C:\BuildTools\VC\Auxiliary\Build\vcvars64.bat
cl /Zi /EHsc /DNDEBUG /O2 playbmn_cpu.cpp
playbmn_cpu [-t N]

On my laptop with a Core i7-9750H, using a single thread, I get a sustained deal rate of about 614,000 deals per second. Using 6 threads (to match the physical core count) I get about 2.3M deals per second. At 12 threads (to match the logical core count) I get close to 2.9M, which as expected is as fast as it will go.

GPU Baseline

The latest CPU version so far is playbmn.cpp. It performs slightly better than the original version when using all logical cores, due to a tiny data structure tweak. It can also be compiled with nvcc to run as a straight port to CUDA, basically just substituting CUDA threads for CPU threads. I've chosen a CUDA blocksize and thread count that seems to be optimal for my laptop (32 for each).

copy playbmn.cpp playbmn_gpu.cu
nvcc -DUSE_CUDA -DNDEBUG -lcurand -o playbmn_gpu.exe playbmn_gpu.cu
playbmn_gpu

On my laptop the GPU baseline manages about 2.3M deals per second, using a GeForce GTX 1650 which has 896 CUDA cores. The interesting comparison is with the CPU version using all logical cores (12 in my case), processing about 3M deals per second.

For reference, compute utilization on the GPU is 95%, while mem utilization is 0% (reflecting the unusual fact that we barely use any GPU memory, since we are iteratively shuffling and playing one deck per thread, and game play state is all in registers).
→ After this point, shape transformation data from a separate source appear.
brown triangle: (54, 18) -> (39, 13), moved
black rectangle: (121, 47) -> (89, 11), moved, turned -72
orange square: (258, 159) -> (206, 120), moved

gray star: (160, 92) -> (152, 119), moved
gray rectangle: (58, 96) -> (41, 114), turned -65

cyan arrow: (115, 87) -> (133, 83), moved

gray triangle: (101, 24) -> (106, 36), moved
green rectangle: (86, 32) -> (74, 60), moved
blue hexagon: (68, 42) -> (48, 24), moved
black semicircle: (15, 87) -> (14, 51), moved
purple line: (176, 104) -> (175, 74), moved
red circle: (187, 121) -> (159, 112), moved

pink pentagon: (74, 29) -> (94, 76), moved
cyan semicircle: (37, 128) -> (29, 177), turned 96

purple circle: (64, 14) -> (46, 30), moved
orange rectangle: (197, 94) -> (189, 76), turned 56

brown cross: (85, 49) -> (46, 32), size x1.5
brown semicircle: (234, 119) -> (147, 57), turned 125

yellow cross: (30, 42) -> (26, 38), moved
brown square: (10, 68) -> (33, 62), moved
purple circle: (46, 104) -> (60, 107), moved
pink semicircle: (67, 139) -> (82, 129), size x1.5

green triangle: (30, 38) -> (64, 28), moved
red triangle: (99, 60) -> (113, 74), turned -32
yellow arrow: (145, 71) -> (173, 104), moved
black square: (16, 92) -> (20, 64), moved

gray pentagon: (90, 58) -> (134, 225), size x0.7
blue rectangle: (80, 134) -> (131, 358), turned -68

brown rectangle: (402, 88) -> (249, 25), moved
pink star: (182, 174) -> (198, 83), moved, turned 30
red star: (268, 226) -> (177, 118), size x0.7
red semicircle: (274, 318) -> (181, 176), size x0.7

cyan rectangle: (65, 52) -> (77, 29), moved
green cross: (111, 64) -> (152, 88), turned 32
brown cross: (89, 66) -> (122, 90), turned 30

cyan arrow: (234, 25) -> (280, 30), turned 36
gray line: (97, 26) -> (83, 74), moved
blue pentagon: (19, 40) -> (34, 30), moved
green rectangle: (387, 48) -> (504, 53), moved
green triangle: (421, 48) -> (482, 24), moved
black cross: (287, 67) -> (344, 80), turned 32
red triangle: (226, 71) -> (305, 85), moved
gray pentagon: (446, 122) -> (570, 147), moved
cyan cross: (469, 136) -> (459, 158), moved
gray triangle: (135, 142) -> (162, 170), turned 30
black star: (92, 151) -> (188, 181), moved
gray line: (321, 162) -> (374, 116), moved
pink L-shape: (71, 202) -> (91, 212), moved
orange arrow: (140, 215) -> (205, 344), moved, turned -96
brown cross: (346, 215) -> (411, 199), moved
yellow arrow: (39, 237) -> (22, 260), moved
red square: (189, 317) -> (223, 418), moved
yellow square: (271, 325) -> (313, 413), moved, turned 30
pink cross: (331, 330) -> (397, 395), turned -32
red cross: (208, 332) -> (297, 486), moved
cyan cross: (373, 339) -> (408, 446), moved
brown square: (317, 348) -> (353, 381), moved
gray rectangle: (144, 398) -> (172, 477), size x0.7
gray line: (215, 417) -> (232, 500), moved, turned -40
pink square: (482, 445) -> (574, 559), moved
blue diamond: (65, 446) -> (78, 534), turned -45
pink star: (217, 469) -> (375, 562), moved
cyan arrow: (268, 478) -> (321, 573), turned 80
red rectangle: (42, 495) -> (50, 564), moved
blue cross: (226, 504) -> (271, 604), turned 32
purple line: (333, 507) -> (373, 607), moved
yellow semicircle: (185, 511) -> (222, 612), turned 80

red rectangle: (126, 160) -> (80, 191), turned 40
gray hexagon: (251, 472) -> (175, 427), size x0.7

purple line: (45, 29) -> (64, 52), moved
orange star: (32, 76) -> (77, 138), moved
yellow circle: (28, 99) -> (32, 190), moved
State Machine with Incremental Shuffling

In an effort to minimise CUDA thread divergence within each warp of threads, I replaced the core game play algorithm (which relies on nested branching logic) with a state machine structure. That uses a central lookup table to map current state and latest input to the next state values. The idea is that all the CUDA threads will normally execute the lookup steps in unison, since the game state is now tracked purely in data and not also using the code position within the nested branching logic. The net effect should be more thread concurrency (since when divergence happens, threads execute potentially one at a time until they reach the same point in the code again).

The search logic is unchanged; after each game finishes, the deck for that thread has a pair of cards swapped, to play the next game.
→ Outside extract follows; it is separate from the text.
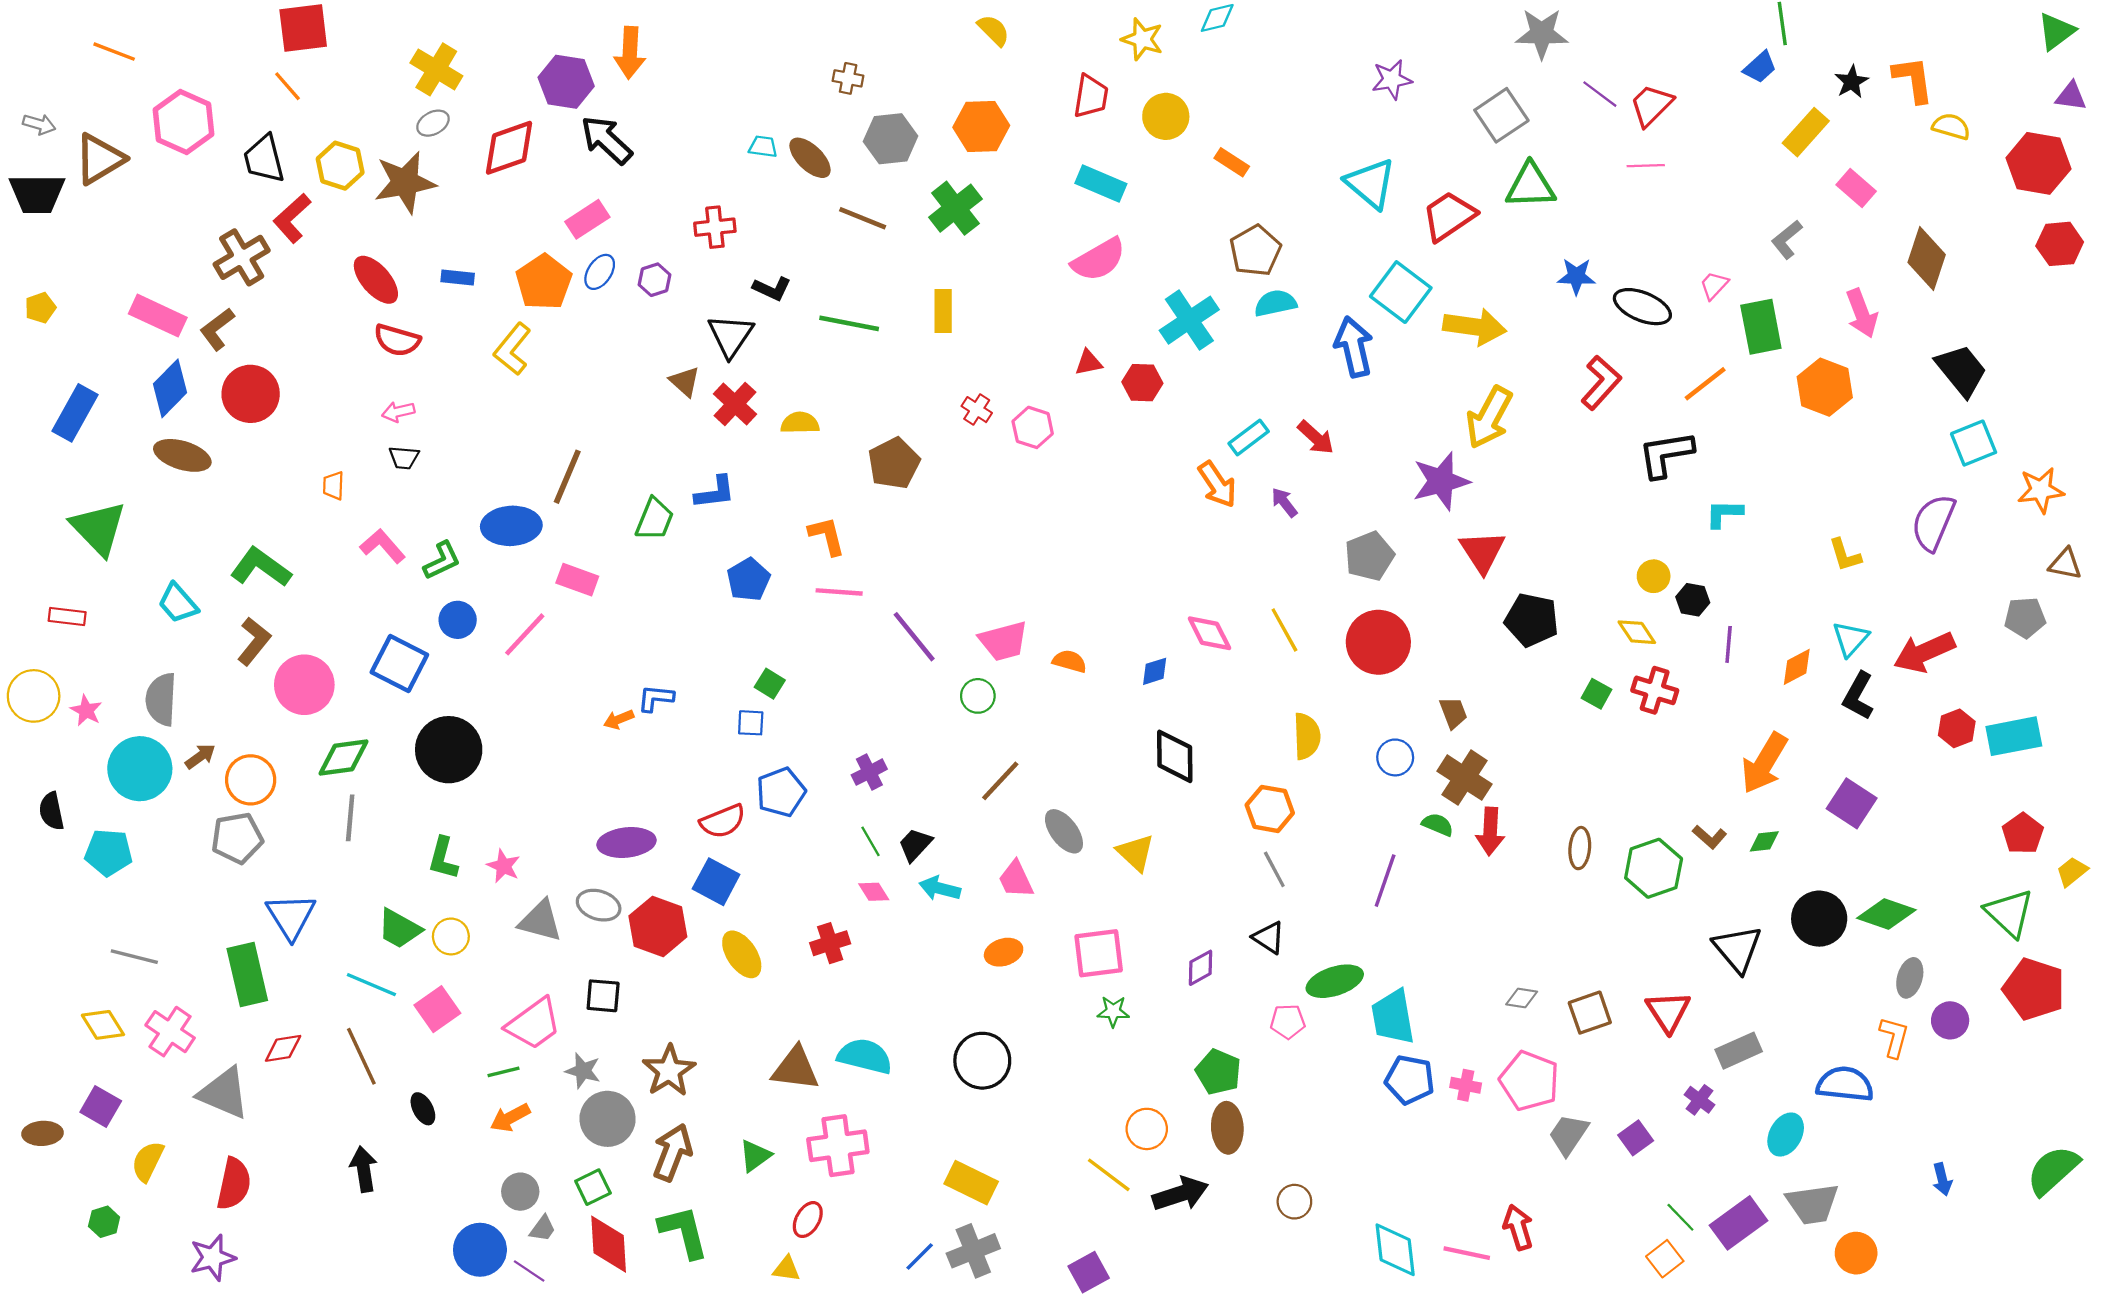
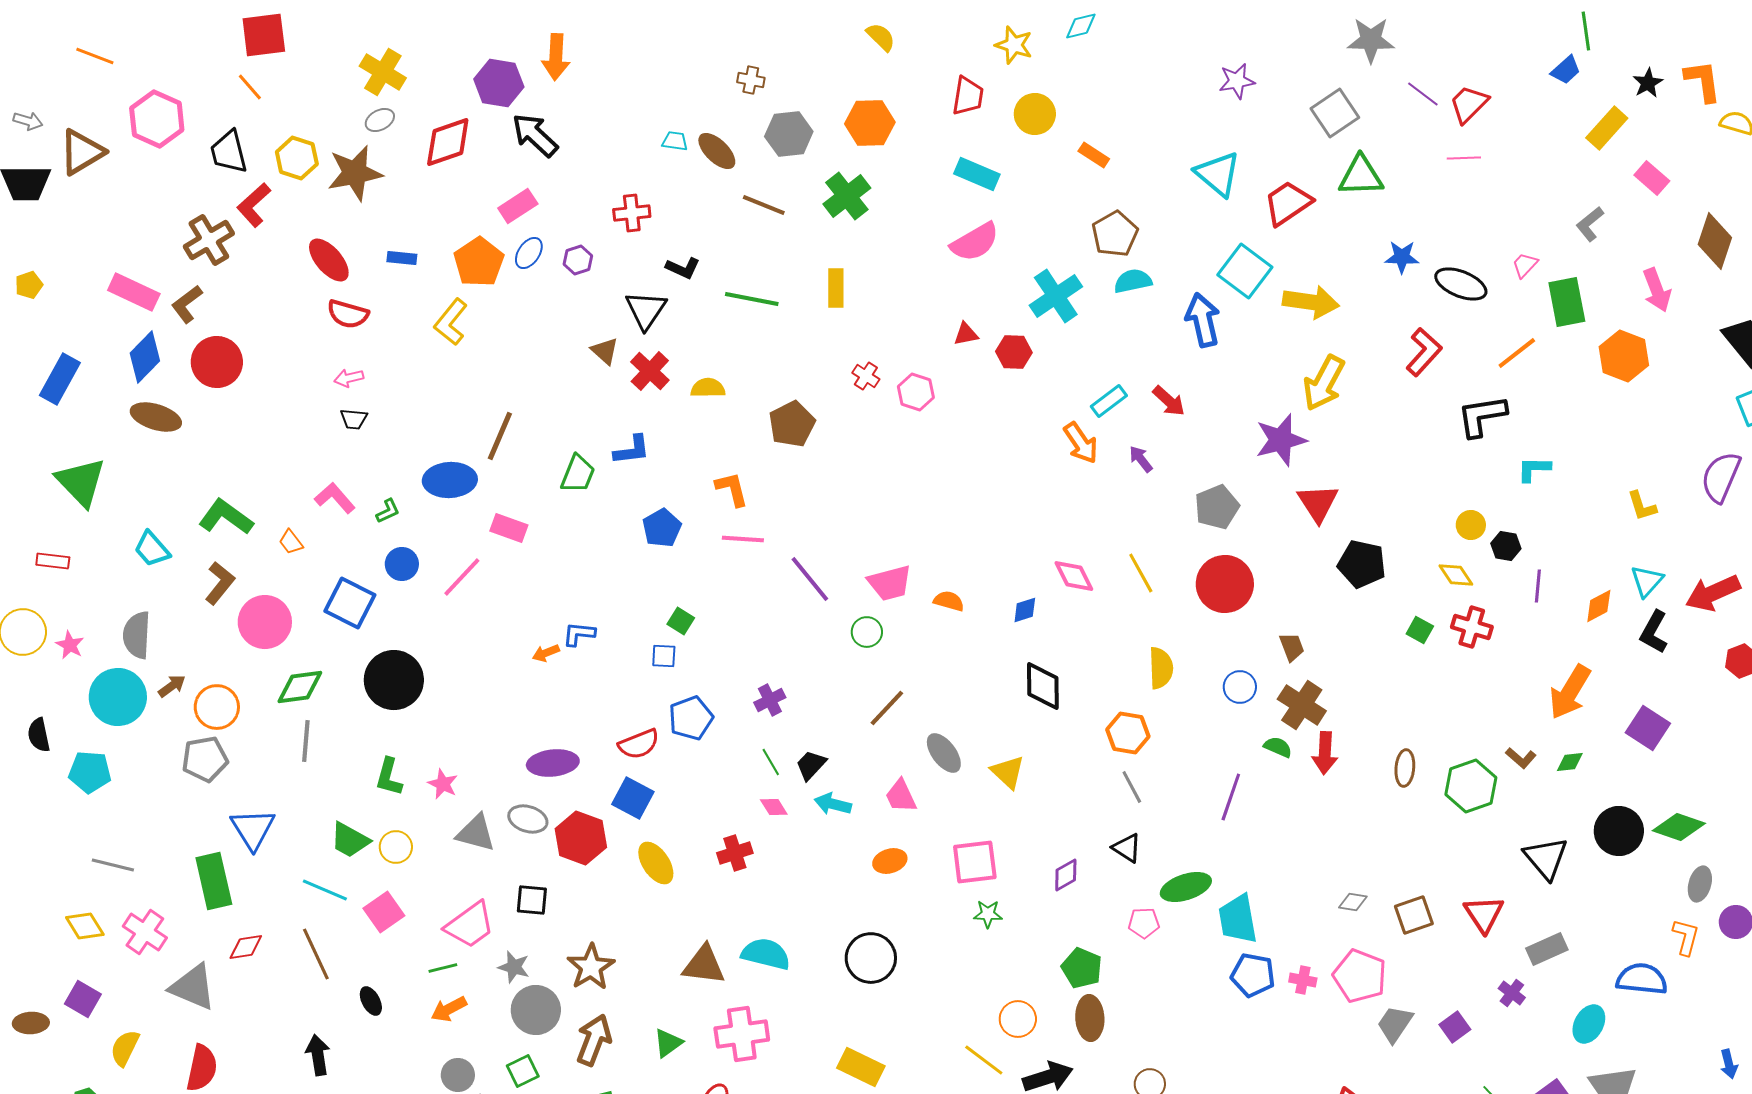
orange trapezoid: (333, 486) -> (291, 542), moved, turned -40
green L-shape: (442, 561) -> (388, 511), size x0.7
The state machine version is found in playbmn_fsm.cpp, which can be compiled for CPU or GPU.

copy playbmn_fsm.cpp playbmn_fsm_gpu.cu
nvcc -DUSE_CUDA -DNDEBUG -lcurand -o playbmn_fsm_gpu.exe playbmn_fsm_gpu.cu
playbmn_fsm_gpu

Sadly, this results in a big step backwards in performance, from 2.3M to around 1.4 - 1.6M deals per second on GPU. (There is a similar drop in performance on CPU; branch prediction and speculative execution on CPU handles nested branching logic very well.)

Compute utilization on the GPU is now around 80%, mem utilization is about 30%, since we are heavily accessing the lookup table in GPU memory but not able to use the system's full memory bandwidth.

State Machine with Large Backlog of Deals

I realised thread divergence still happened because games are different lengths, and end of game was forcing an implicit thread synchronization (since the "play" function exits back to the search loop when each game finishes). To avoid this, I now precreate a large backlog of deals and have each CUDA thread pick the next game from the list whenever it finishes its current game. A single low-cost atomic operation is enough to do this without a full thread sync.

At this point, the code is now quite CUDA specific, so I've forked it into playbmn_cuda_fsm.cpp which only compiles for GPU.

copy playbmn_cuda_fsm.cpp playbmn_cuda_fsm.cu
nvcc -DOVERRIDES -DBLOCKS=32 -DTHREADS_PER_BLOCK=32 -DUSE_CUDA -DNDEBUG -lcurand -o playbmn_cuda_fsm.exe playbmn_cuda_fsm.cu
playbmn_cuda_fsm

This improves speed compared to the initial State Machine version, but only to about 2.8M deals per second at best (degrading to 2.2M or so under thermal throttling), so roughly the same as the baseline version. Surely something is still not being done right? Time to look at what the Insight GPU runtime performance analysis tool can tell us!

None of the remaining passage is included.